## What to produce:
Print the entries verbatim, leaving out the images they contain.

## Data for processing:
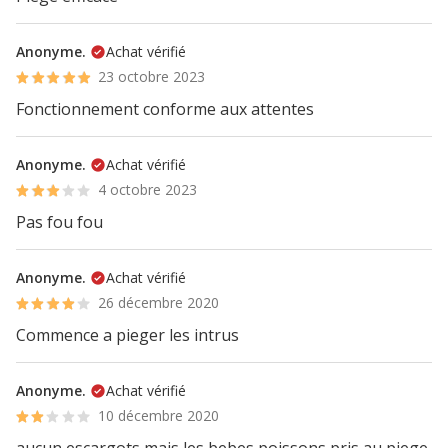
Anonyme.
Achat vérifié
23 octobre 2023
Fonctionnement conforme aux attentes
Anonyme.
Achat vérifié
4 octobre 2023
Pas fou fou
Anonyme.
Achat vérifié
26 décembre 2020
Commence a pieger les intrus
Anonyme.
Achat vérifié
10 décembre 2020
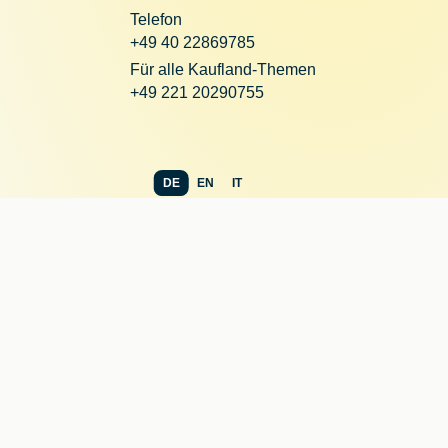
Telefon
+49 40 22869785
Für alle Kaufland-Themen
+49 221 20290755
DE
EN
IT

## Exercise response:
Anonyme.
Achat vérifié
23 octobre 2023
Fonctionnement conforme aux attentes
Anonyme.
Achat vérifié
4 octobre 2023
Pas fou fou
Anonyme.
Achat vérifié
26 décembre 2020
Commence a pieger les intrus
Anonyme.
Achat vérifié
10 décembre 2020
Telefon
+49 40 22869785
Für alle Kaufland-Themen
+49 221 20290755
DE
EN
IT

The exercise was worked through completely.